Cervical and ovarian cancer is the one of the most frightening disease among females in the low approaching nation like Bangladesh. The community of Bangladesh are lacking behind in education and awareness about these two cancers. Previous studies have found that stress is somehow influencing these two cancers. Any kind of prediction of cervical and ovarian cancer among Bangladeshi female’s is not available in this modern age. Purpose: To find out the association between factors and the most significant factors of stress, cervical, ovarian cancer. Contribute a prediction on befalling cervical and ovarian cancer based on their worthy factors as well as stress parameters. Methods: A case control study has been made on 298 patients of cervical and 522 patients of ovarian cancer. Cases of 197 and control of 100 were considered for cervical cancer. In case of ovarian cases of 267 and control of 254 beheld for data mining analysis. For analyzing performance of several machine learning models e.g. Logistics Regression, Random Forest, AdaBoost, Naïve Bayes, Neural Network, kNN, CN2 rule Inducer, Decision Tree, Quadratic Classifier were compared with their standard metrics. For certainty info gain, gain ratio, gini index were revealed of both cervical and ovarian cancer. Attributes were ranked using different feature selection evaluators. Then the most significant analysis was made with the significant factors.

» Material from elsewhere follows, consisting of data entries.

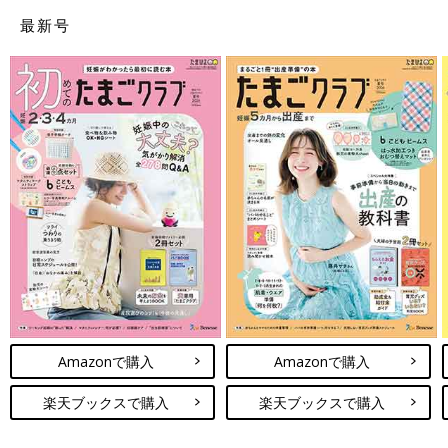
最新号
Amazonで購入
Amazonで購入
楽天ブックスで購入
楽天ブックスで購入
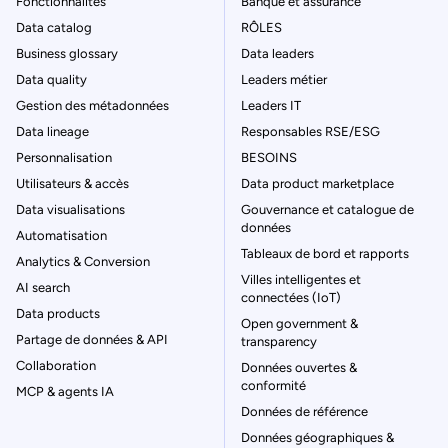
Fonctionnalités
Banque et assurance
Data catalog
RÔLES
Business glossary
Data leaders
Data quality
Leaders métier
Gestion des métadonnées
Leaders IT
Data lineage
Responsables RSE/ESG
Personnalisation
BESOINS
Utilisateurs & accès
Data product marketplace
Data visualisations
Gouvernance et catalogue de
données
Automatisation
Tableaux de bord et rapports
Analytics & Conversion
Villes intelligentes et
AI search
connectées (IoT)
Data products
Open government &
Partage de données & API
transparency
Collaboration
Données ouvertes &
conformité
MCP & agents IA
Données de référence
Données géographiques &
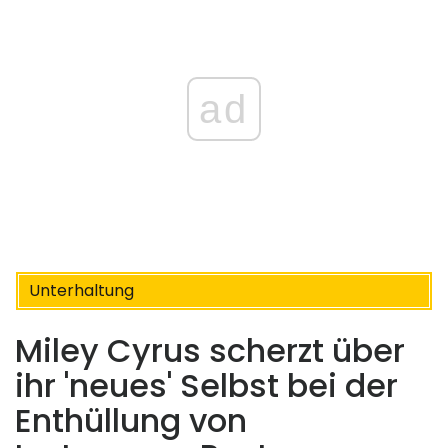
ad
Unterhaltung
Miley Cyrus scherzt über
ihr 'neues' Selbst bei der
Enthüllung von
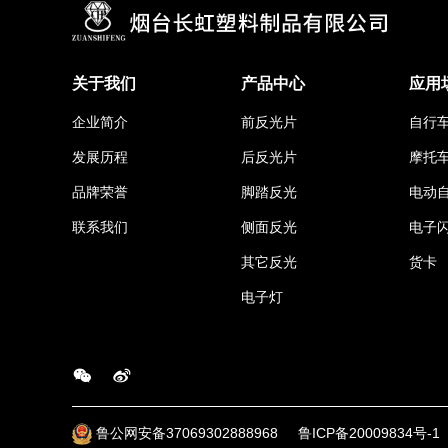
关于我们
产品中心
应用
企业简介
前反光片
自行
发展历程
后反光片
摩托
品牌荣誉
脚踏反光
电动
联系我们
侧面反光
电子
其它反光
货卡
电子灯
鲁公网安备37069302888968
鲁ICP备20009834号-1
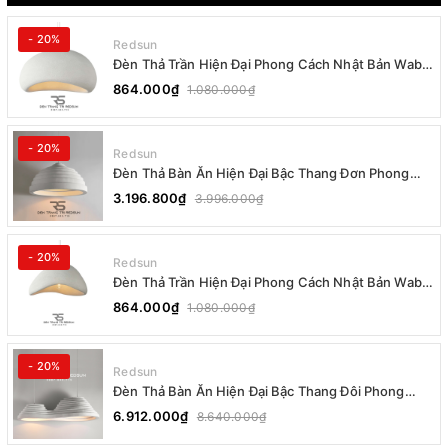
- 20%
Redsun
Đèn Thả Trần Hiện Đại Phong Cách Nhật Bản Wabi-
sabi CDT-T036 Dáng B
864.000₫
1.080.000₫
- 20%
Redsun
Đèn Thả Bàn Ăn Hiện Đại Bậc Thang Đơn Phong
Cách Nhật Bản Wabi-sabi DC-T078B
3.196.800₫
3.996.000₫
- 20%
Redsun
Đèn Thả Trần Hiện Đại Phong Cách Nhật Bản Wabi-
sabi CDT-T036 Dáng A
864.000₫
1.080.000₫
- 20%
Redsun
Đèn Thả Bàn Ăn Hiện Đại Bậc Thang Đôi Phong
Cách Nhật Bản Wabi-sabi DC-T078A
6.912.000₫
8.640.000₫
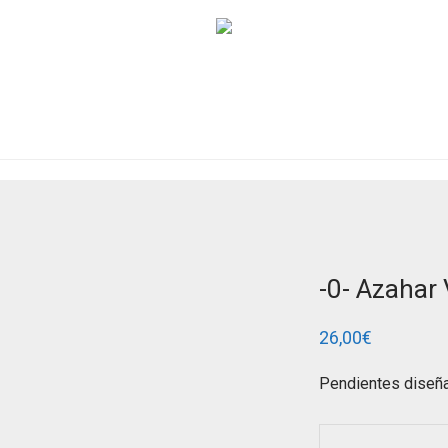
-0- Azahar 
26,00
€
Pendientes diseña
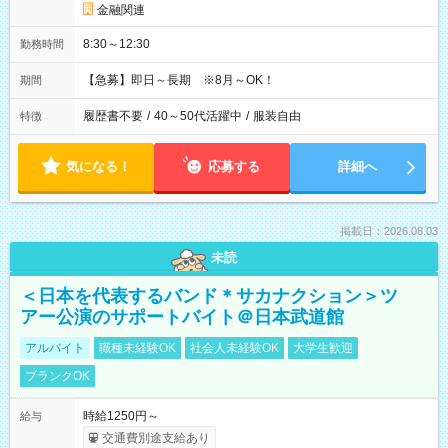
金融関連
8:30～12:30
勤務時間
【急募】即日～長期 ※8月～OK！
期間
履歴書不要
/
40～50代活躍中
/
服装自由
特徴
気になる！
応募する
詳細へ
掲載日：2026.08.03
未読
＜日本を代表するバンド＊サカナクション＞ツ
アー公演のサポートバイト＠日本武道館
アルバイト
職種未経験OK
社会人未経験OK
大学生歓迎
ブランクOK
時給1250円～
給与
交通費別途支給あり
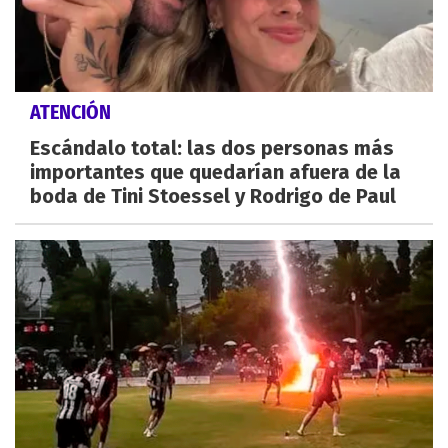
ATENCIÓN
Escándalo total: las dos personas más
importantes que quedarían afuera de la
boda de Tini Stoessel y Rodrigo de Paul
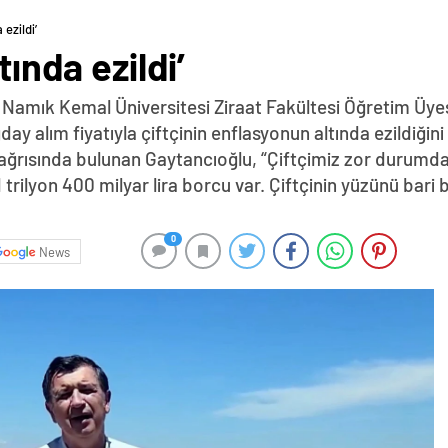
 ezildi’
tında ezildi’
 Namık Kemal Üniversitesi Ziraat Fakültesi Öğretim Üyes
day alım fiyatıyla çiftçinin enflasyonun altında ezildiği
ğrısında bulunan Gaytancıoğlu, “Çiftçimiz zor durumda.
 trilyon 400 milyar lira borcu var. Çiftçinin yüzünü bar
0
News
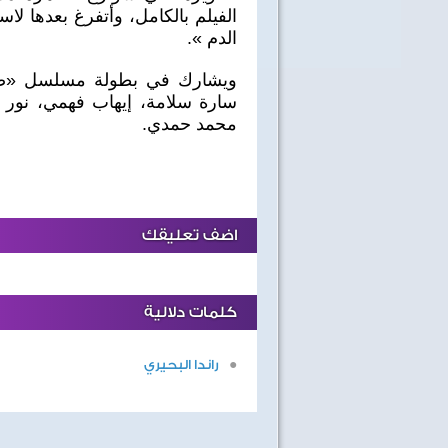
الفيلم بالكامل، وأتفرغ بعدها ل
الدم ».
ويشارك في بطولة مسلسل «صا
سارة سلامة، إيهاب فهمي، نور 
محمد حمدي.
اضف تعليقك
كلمات دلالية
راندا البحيري
40 سنة على نصر أكتوبر
اغاني وطنية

Factors like children, age of first intercourse, age of husband, pap test, age are significantly higher factors of cervical cancer. On the other hand, genital area infection, pregnancy problem, use of drugs, abortion, number of children important factors of ovarian cancer. The analysis was made with significant factors of stress, cervical and ovarian cancer that will help us to predict the risk of occurring cervical or ovarian cancer and may help to abate the cancer not only from Bangladesh but all over the world. After analyzing a weightage table has been created to make an algorithm which can predict risk level of two fatal cancer of Women (cervical and Overian) along with mental health.

Methods used in manuscripts

All methods were carried out in accordance with relevant guidelines and regulations.

Informed consent/waiver on informed consent

The need for written informed consent was waived by the Institutional Review Board/ethics committee of Department of Software Engineering, Daffodil International University. Because the Concern Hospitals dataset consisted of de-identified secondary data for research purposes. Verbal Consent from all the participants has been taken that no information will be disclosed and the dataset will only be used for research purpose.